## Exercise directions
Below are the records; print them again exactly and omit the pictures.

(Page images and extracted text)
_____
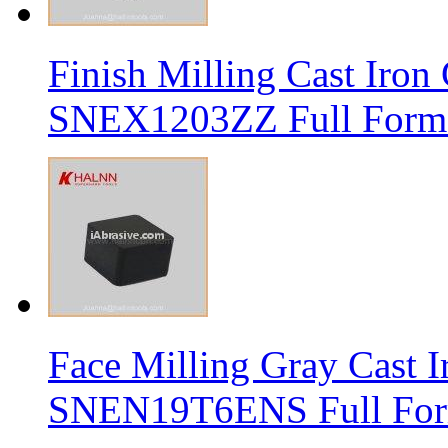
Finish Milling Cast Iro
SNEX1203ZZ Full Form 
Face Milling Gray Cast
SNEN19T6ENS Full Form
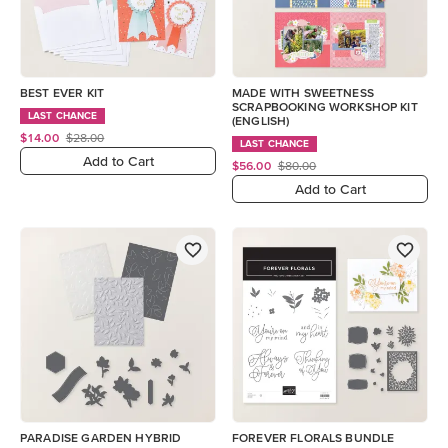
BEST EVER KIT
MADE WITH SWEETNESS
SCRAPBOOKING WORKSHOP KIT
LAST CHANCE
(ENGLISH)
$14.00
$28.00
LAST CHANCE
Add to Cart
$56.00
$80.00
Add to Cart
PARADISE GARDEN HYBRID
FOREVER FLORALS BUNDLE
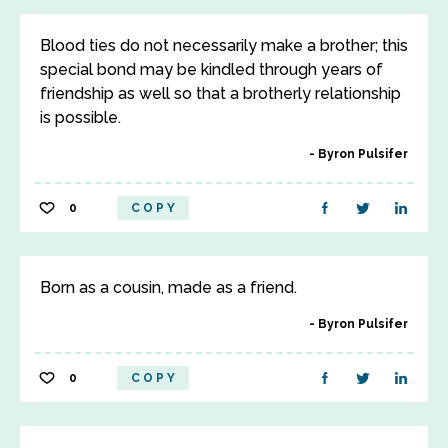
Blood ties do not necessarily make a brother; this
special bond may be kindled through years of
friendship as well so that a brotherly relationship
is possible.
Byron Pulsifer
0
COPY
Born as a cousin, made as a friend.
Byron Pulsifer
0
COPY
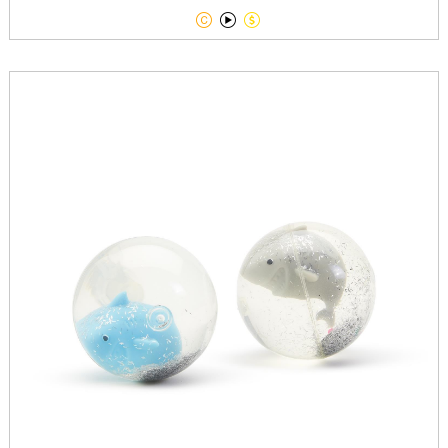



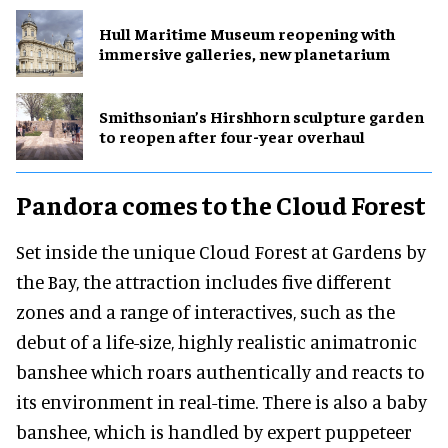
Hull Maritime Museum reopening with
immersive galleries, new planetarium
Smithsonian’s Hirshhorn sculpture garden
to reopen after four-year overhaul
Pandora comes to the Cloud Forest
Set inside the unique Cloud Forest at Gardens by
the Bay, the attraction includes five different
zones and a range of interactives, such as the
debut of a life-size, highly realistic animatronic
banshee which roars authentically and reacts to
its environment in real-time. There is also a baby
banshee, which is handled by expert puppeteer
_____
## Exercise response
Finish Milling Cast Iro
SNEX1203ZZ Full Form 
Face Milling Gray Cast
SNEN19T6ENS Full Form
BEST EVER KIT
MADE WITH SWEETNESS
SCRAPBOOKING WORKSHOP KIT
LAST CHANCE
(ENGLISH)
$14.00
$28.00
LAST CHANCE
Add to Cart
$56.00
$80.00
Add to Cart
PARADISE GARDEN HYBRID
FOREVER FLORALS BUNDLE
Blood ties do not necessarily make a brother; this
special bond may be kindled through years of
friendship as well so that a brotherly relationship
is possible.
Byron Pulsifer
0
COPY
Born as a cousin, made as a friend.
Byron Pulsifer
0
COPY



Hull Maritime Museum reopening with
immersive galleries, new planetarium
Smithsonian’s Hirshhorn sculpture garden
to reopen after four-year overhaul
Pandora comes to the Cloud Forest
Set inside the unique Cloud Forest at Gardens by
the Bay, the attraction includes five different
zones and a range of interactives, such as the
debut of a life-size, highly realistic animatronic
banshee which roars authentically and reacts to
its environment in real-time. There is also a baby
banshee, which is handled by expert puppeteer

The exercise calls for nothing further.